Urteil des LAG Rheinland-Pfalz vom 18.02.2011

LArbG Mainz: beratung, sozialarbeiter, anerkennung, anteil, verwaltung, kindeswohl, zusammenarbeit, gefährdung, arbeitsgericht, diplom

LAG
Mainz
18.02.2011
9 Sa 538/10
Eingruppierung eines Diplom-Sozialarbeiters in Entgeltgruppe S 14 TVöD BT-V
Aktenzeichen:
9 Sa 538/10
10 Ca 971/10
ArbG Koblenz
Entscheidung vom 18.02.2011
Tenor:
Die Berufung der Klägerin gegen das Urteil des Arbeitsgerichts Koblenz vom 19.08.2010 - Az.: 10 Ca
971/10 - wird kostenpflichtig zurückgewiesen.
Die Revision wird zugelassen.
Tatbestand:
Die Parteien streiten über die zutreffende Eingruppierung der Klägerin.
Die Klägerin ist Diplom-Sozialpädagogin und seit dem 20.07.1998 im Sachgebiet Bezirkssozialarbeit im
Allgemeinen Sozialdienst im Jugendamt der Beklagten als Angestellte tätig.

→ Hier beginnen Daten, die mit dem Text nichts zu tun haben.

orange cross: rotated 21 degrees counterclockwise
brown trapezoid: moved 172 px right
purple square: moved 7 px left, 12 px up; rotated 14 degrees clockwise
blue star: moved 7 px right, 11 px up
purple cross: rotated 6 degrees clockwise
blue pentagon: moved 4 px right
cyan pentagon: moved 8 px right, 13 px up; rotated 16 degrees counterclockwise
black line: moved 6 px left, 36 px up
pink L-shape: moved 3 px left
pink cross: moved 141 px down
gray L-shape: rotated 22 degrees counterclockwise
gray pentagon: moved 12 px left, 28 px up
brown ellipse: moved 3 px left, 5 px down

Nach der von der Beklagten erstellten Arbeitsplatzbeschreibung vom 15.9.2009 (Bl. 28 ff. d.A.) sind
folgende, nach Ansicht der Beklagten jeweils als Arbeitsvorgänge zu bewertende Tätigkeiten
auszuführen:
Arbeitsvorgang
Zeitanteil in %
3.1.1. Förderung der Erziehung in der Familie
30 %
3.1.1.1. Formlose Betreuungen und Beratung, unter Beachtung des
Schutzauftrages, insbesondere in erzieherischen Fragen, in Fragen der Versorgung
und Betreuung von Kindern/ Jugendlichen; Hilfen anbieten, einleiten und begleiten
von Hilfen; Beratung in Fragen der Partnerschaft, Trennung und Scheidung, sowie
des Umgangsrechts
3.1.2. Vormundschafts- und Familiengerichtshilfen
15 %
3.1.2.1. Erarbeiten von, am Kindeswohl orientierten, Stellungnahmen zu
Anträgen auf: Entzug der elterlichen Sorge/Regelung der elterlichen Sorge bei
Getrenntleben bei gemeinsamer elterlicher Sorge/Sorgerechtsregelung auf Antrag
des Vaters bei alleiniger elterlicher Sorge der Mutter / zur Regelung des
Umgangsrechts;Stellungnahmen zur Überprüfung gerichtlicher Anordnungen;
3.1.3. Einleitung, Umsetzung und Steuerung von Hilfen zur Erziehung
25 %
Erste Prüfung der Erfordernis einer HzE/Beratung über
Hilfearten/ eitere Beratung und Aufnahme eines Antrages auf HzE/Vorbe-reitung einer
Hilfeplankonferenz mit Erstellung einer Konferenzvorlage und Fallpräsentation in der
Hilfeplankonferenz/weitere Absprachen mit Antragstellern und Betroffenen/Auswahl
eines Trägers / Gewährung der Hilfe und Federführung im Hilfeplanverfahren
(Hilfeplanerstellung, Hilfeplanfortschreibung);
3.1.4. Maßnahmen zum Schutz von Kindern und Jugendlichen
15 %
3.1.4.1. Bearbeitung von Hinweisen auf Kindeswohlgefährdung gemäß den im
Jugendamt geltenden Standards; Klärung mitgeteilter Sachverhalte einschl.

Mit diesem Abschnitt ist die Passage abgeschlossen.